TASK GOAL. Could you reproduce the lines below from the one with "About (137, 2557)" through the one with "EMF detector (86, 1278)"? Keep both ends and add nothing.

EXERCISE INPUTS.
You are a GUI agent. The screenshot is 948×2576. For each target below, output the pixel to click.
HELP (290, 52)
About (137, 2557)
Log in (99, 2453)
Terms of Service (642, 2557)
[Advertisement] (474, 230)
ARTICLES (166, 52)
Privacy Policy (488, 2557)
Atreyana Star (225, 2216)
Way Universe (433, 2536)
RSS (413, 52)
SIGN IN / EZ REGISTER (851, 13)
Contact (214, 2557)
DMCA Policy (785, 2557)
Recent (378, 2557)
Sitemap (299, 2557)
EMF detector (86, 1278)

---

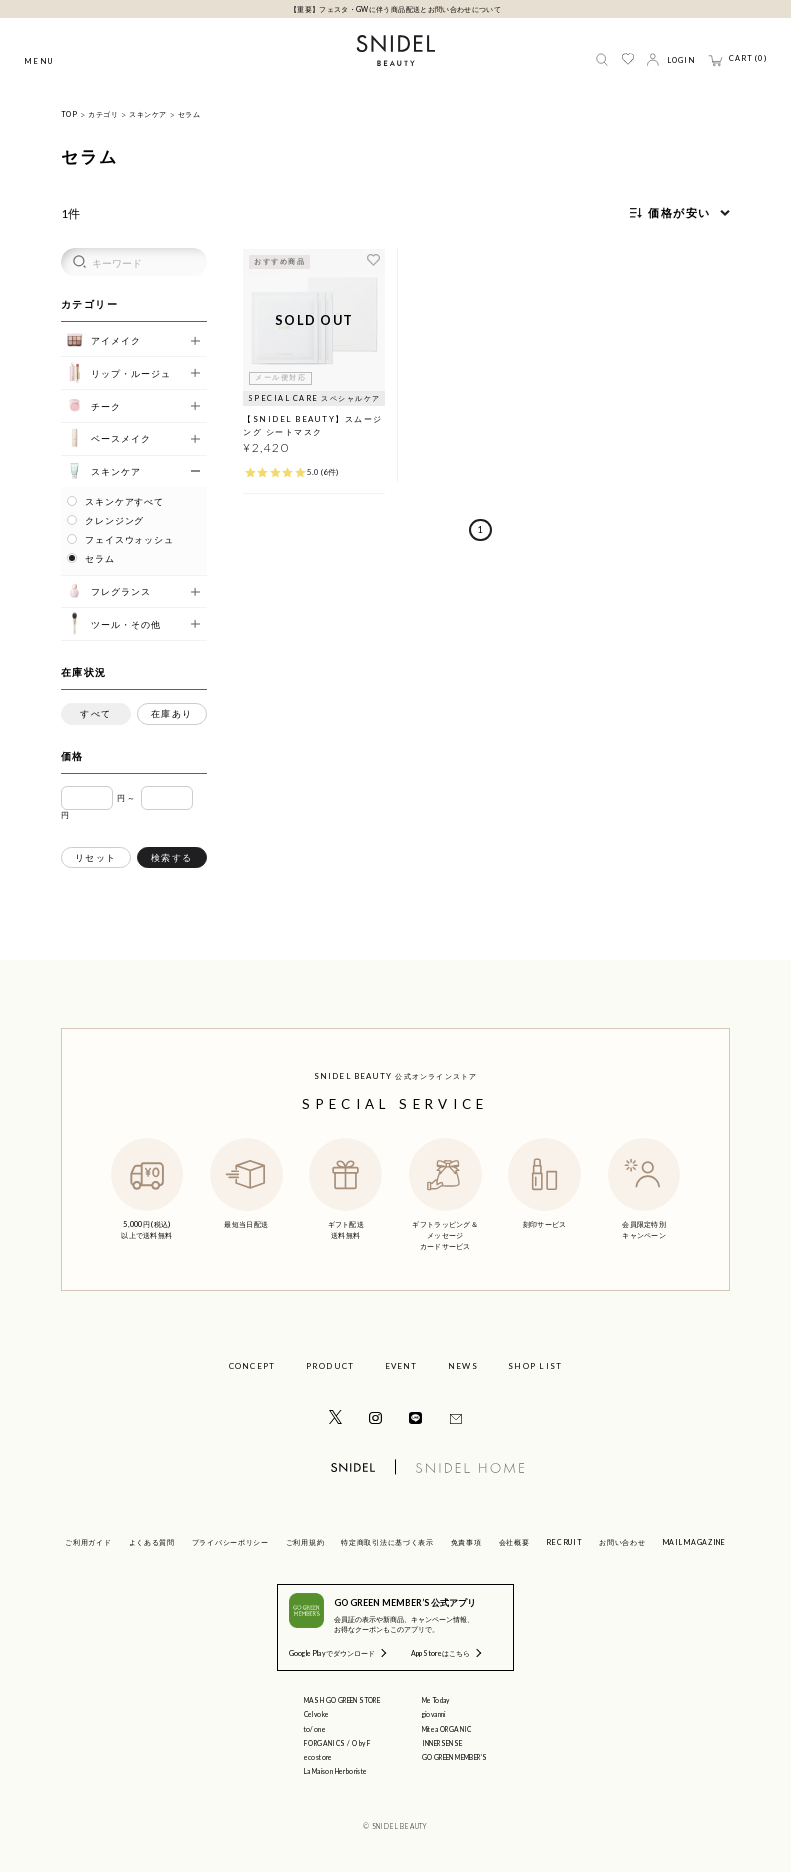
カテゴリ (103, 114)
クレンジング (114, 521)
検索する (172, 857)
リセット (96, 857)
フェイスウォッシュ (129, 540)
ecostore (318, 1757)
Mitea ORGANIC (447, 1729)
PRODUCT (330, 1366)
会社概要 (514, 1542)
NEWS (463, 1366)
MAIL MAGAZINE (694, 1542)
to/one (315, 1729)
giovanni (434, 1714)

SOLUTION TO THE PROBLEM.
About (137, 2557)
Log in (99, 2453)
Terms of Service (642, 2557)
[Advertisement] (474, 230)
ARTICLES (166, 52)
Privacy Policy (488, 2557)
Atreyana Star (225, 2216)
Way Universe (433, 2536)
RSS (413, 52)
SIGN IN / EZ REGISTER (851, 13)
Contact (214, 2557)
DMCA Policy (785, 2557)
Recent (378, 2557)
Sitemap (299, 2557)
EMF detector (86, 1278)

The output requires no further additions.